PROBLEM DESCRIPTION
Retype the line where "Intelligence Comptable" appears and each line that follows it down to the last line of the records below. Leave the pictures out.

== RECORDS PROVIDED

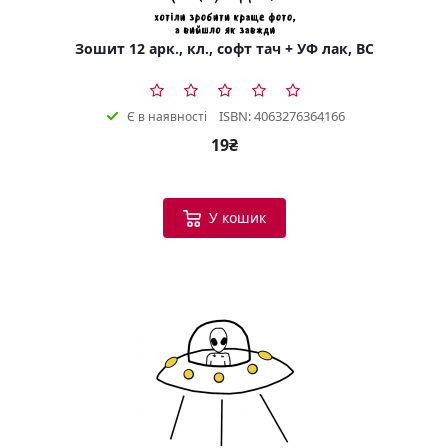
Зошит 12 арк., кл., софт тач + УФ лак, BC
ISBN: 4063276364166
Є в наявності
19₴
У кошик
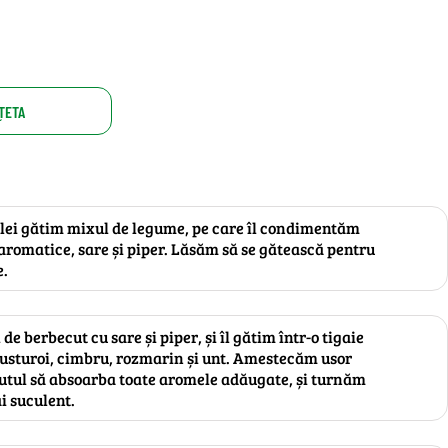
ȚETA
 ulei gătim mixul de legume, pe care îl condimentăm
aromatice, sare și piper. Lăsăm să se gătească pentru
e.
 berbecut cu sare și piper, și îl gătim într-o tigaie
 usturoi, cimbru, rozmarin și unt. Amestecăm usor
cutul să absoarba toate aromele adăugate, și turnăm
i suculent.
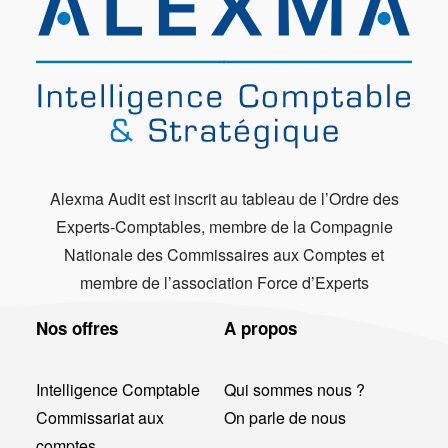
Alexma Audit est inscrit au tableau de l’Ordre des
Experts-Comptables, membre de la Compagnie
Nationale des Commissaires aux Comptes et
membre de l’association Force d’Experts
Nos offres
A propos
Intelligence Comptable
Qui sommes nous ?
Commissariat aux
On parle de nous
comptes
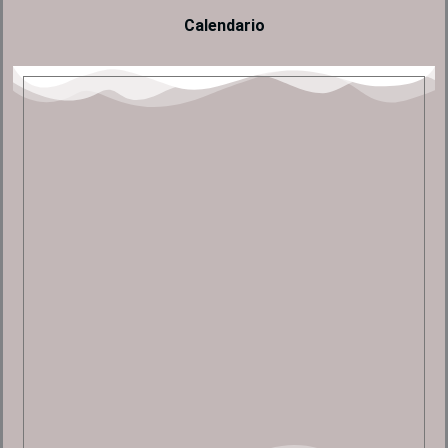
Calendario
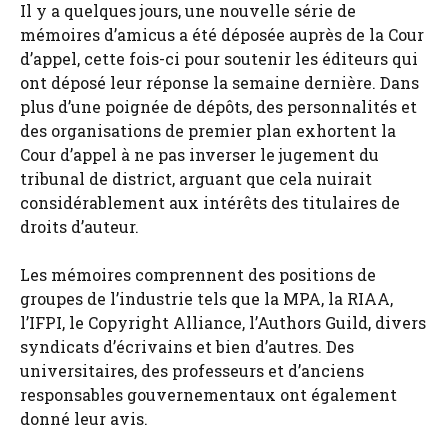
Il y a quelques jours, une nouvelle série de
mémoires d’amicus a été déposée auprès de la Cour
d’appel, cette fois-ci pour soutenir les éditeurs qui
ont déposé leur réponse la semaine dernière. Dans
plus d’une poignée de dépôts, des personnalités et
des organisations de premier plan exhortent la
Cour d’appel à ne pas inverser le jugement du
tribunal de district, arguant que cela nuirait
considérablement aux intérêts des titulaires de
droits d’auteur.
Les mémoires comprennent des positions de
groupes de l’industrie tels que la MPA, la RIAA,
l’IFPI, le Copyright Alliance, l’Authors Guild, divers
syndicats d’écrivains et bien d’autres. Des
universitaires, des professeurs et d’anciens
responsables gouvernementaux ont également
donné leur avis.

====

EXERCISE RESULT
Intelligence Comptable
Qui sommes nous ?
Commissariat aux
On parle de nous
comptes
Calendario
Il y a quelques jours, une nouvelle série de
mémoires d’amicus a été déposée auprès de la Cour
d’appel, cette fois-ci pour soutenir les éditeurs qui
ont déposé leur réponse la semaine dernière. Dans
plus d’une poignée de dépôts, des personnalités et
des organisations de premier plan exhortent la
Cour d’appel à ne pas inverser le jugement du
tribunal de district, arguant que cela nuirait
considérablement aux intérêts des titulaires de
droits d’auteur.
Les mémoires comprennent des positions de
groupes de l’industrie tels que la MPA, la RIAA,
l’IFPI, le Copyright Alliance, l’Authors Guild, divers
syndicats d’écrivains et bien d’autres. Des
universitaires, des professeurs et d’anciens
responsables gouvernementaux ont également
donné leur avis.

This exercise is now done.